Using the data below, work out how many of its lines contain "Last", and give that number with nothing added.

> Structured page parsing data:
◆ ◆ ◆ ◆ ◆

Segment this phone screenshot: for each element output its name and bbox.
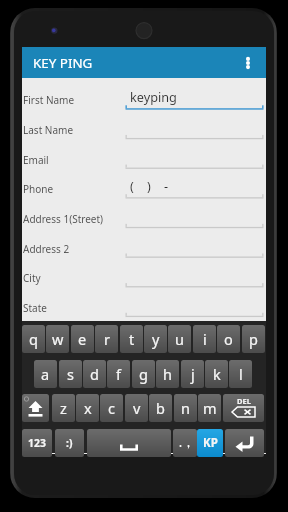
button[interactable]: Address 2: [22, 235, 266, 265]
button[interactable]: t: [120, 325, 143, 353]
staticText: i: [203, 329, 207, 349]
staticText: h: [163, 364, 172, 384]
staticText: 123: [28, 436, 46, 450]
staticText: z: [60, 398, 67, 418]
staticText: l: [239, 364, 243, 384]
button[interactable]: KEY PING: [22, 47, 266, 78]
button[interactable]: q: [22, 325, 45, 353]
button[interactable]: More options: [237, 47, 259, 78]
button[interactable]: Shift: [22, 394, 49, 422]
staticText: KP: [203, 435, 218, 451]
staticText: o: [224, 329, 233, 349]
button[interactable]: c: [100, 394, 123, 422]
staticText: DEL: [237, 396, 251, 406]
staticText: Address 2: [23, 242, 70, 256]
staticText: r: [104, 329, 110, 349]
button[interactable]: 123: [22, 429, 52, 457]
button[interactable]: v: [125, 394, 148, 422]
staticText: Address 1(Street): [23, 212, 104, 226]
button[interactable]: Email: [22, 146, 266, 176]
button[interactable]: Phone: [22, 175, 266, 205]
staticText: u: [175, 329, 184, 349]
staticText: City: [23, 271, 41, 285]
button[interactable]: s: [59, 360, 82, 388]
staticText: f: [116, 364, 121, 384]
button[interactable]: j: [181, 360, 204, 388]
button[interactable]: y: [144, 325, 167, 353]
staticText: :): [66, 436, 73, 450]
staticText: t: [129, 329, 135, 349]
button[interactable]: k: [205, 360, 228, 388]
staticText: Last Name: [23, 123, 74, 137]
staticText: Phone: [23, 182, 54, 196]
button[interactable]: p: [242, 325, 265, 353]
staticText: v: [133, 398, 141, 418]
button[interactable]: x: [76, 394, 99, 422]
button[interactable]: State: [22, 294, 266, 324]
button[interactable]: i: [193, 325, 216, 353]
staticText: d: [90, 364, 99, 384]
button[interactable]: l: [229, 360, 252, 388]
button[interactable]: Space: [87, 429, 171, 457]
staticText: keyping: [130, 88, 177, 105]
button[interactable]: Last Name: [22, 116, 266, 146]
staticText: State: [23, 301, 47, 315]
button[interactable]: g: [132, 360, 155, 388]
button[interactable]: z: [52, 394, 75, 422]
staticText: n: [181, 398, 190, 418]
staticText: q: [29, 329, 38, 349]
button[interactable]: First Name: [22, 86, 266, 116]
staticText: y: [152, 329, 160, 349]
button[interactable]: b: [149, 394, 172, 422]
staticText: j: [191, 364, 195, 384]
staticText: KEY PING: [33, 54, 93, 72]
button[interactable]: u: [168, 325, 191, 353]
staticText: ( ) -: [130, 177, 169, 194]
staticText: e: [78, 329, 87, 349]
button[interactable]: r: [95, 325, 118, 353]
button[interactable]: a: [34, 360, 57, 388]
button[interactable]: City: [22, 264, 266, 294]
staticText: Email: [23, 153, 49, 167]
staticText: x: [84, 398, 92, 418]
button[interactable]: w: [46, 325, 69, 353]
staticText: p: [249, 329, 258, 349]
button[interactable]: Delete: [223, 394, 264, 422]
staticText: w: [52, 329, 64, 349]
button[interactable]: n: [174, 394, 197, 422]
staticText: First Name: [23, 93, 75, 107]
button[interactable]: e: [71, 325, 94, 353]
staticText: a: [41, 364, 50, 384]
staticText: b: [156, 398, 165, 418]
button[interactable]: KP: [197, 429, 223, 457]
button[interactable]: Address 1(Street): [22, 205, 266, 235]
staticText: c: [108, 398, 115, 418]
button[interactable]: d: [83, 360, 106, 388]
button[interactable]: f: [107, 360, 130, 388]
staticText: k: [213, 364, 221, 384]
button[interactable]: o: [217, 325, 240, 353]
staticText: m: [203, 398, 217, 418]
button[interactable]: m: [198, 394, 221, 422]
button[interactable]: :): [55, 429, 84, 457]
button[interactable]: h: [156, 360, 179, 388]
staticText: s: [67, 364, 74, 384]
button[interactable]: Enter: [225, 429, 264, 457]
button[interactable]: Enter: [173, 429, 197, 457]
staticText: g: [139, 364, 148, 384]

◆ ◆ ◆ ◆ ◆

> EXERCISE OUTPUT:
2